Scofield revisited the thematic approach for A Moment’s Peace, a 2011 ballad collection spanning Gershwin, the Beatles, and fresh material. The album, recorded with drummer Brian Blade, organist Larry Goldings, and bassist Scott Colley, reached listeners in September of that year. Also in 2011, Indirecto Records issued the double-length MSMW Live: In Case the World Changes Its Mind, drawn from Medeski, Scofield, Martin & Wood’s 2006 world tour and featuring repertoire from both A Go Go and the group’s studio album Out Louder. More than a decade after Uberjam, Scofield reassembled several of its contributors—Avi Bortnick on guitar and samples, Adam Deitch on drums, plus guest John Medeski—along with bassist Andy Hess and drummer Louis Cato for Uberjam Deux, released in July 2013.

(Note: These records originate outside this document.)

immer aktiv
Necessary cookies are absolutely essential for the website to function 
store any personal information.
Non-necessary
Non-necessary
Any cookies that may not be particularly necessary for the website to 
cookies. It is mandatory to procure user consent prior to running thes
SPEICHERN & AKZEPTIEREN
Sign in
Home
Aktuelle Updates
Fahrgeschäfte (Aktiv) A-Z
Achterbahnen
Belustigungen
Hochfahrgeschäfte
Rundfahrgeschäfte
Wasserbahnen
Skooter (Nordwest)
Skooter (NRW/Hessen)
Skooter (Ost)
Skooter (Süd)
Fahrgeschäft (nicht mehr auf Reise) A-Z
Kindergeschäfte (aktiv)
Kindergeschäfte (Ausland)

Past Present, issued in 2015, reunited Scofield with his 1990s quartet of saxophonist Joe Lovano, drummer Bill Stewart, and bassist Larry Grenadier. The following year he released Country for Old Men, a salute to country music that incorporated a pair of traditional pieces plus songs linked to Hank Williams, Dolly Parton, George Jones, Merle Haggard, and Shania Twain; the album reached number four on the jazz chart and received the Grammy for Best Instrumental Jazz Album. Drummer Jack DeJohnette, a longtime Hudson Valley resident, convened a quartet with Scofield, Grenadier, and John Medeski—each of whom lives in or near the region—to record originals and material associated, directly or indirectly, with the area. Issued in 2017 to celebrate DeJohnette’s seventy-fifth birthday, the resulting album Hudson was followed by a tour. Scofield returned to leading his own band on Combo 66 in 2018, again featuring Stewart, bassist Vicente Archer, and pianist Gerald Clayton. Swallow Tales appeared on ECM in June 2020, capturing a relaxed session with Stewart and bassist Steve Swallow. Two years later the guitarist made his ECM debut as a solo artist with the thirteen-track John Scofield, interpreting jazz, folk, R&B, and country standards alongside reworked originals from his catalog.

In October 2023 the double-length Uncle John’s Band, recorded with Archer and Stewart, surfaced on ECM, presenting an open-textured program of folk-rock covers, jazz and pop standards, and original compositions.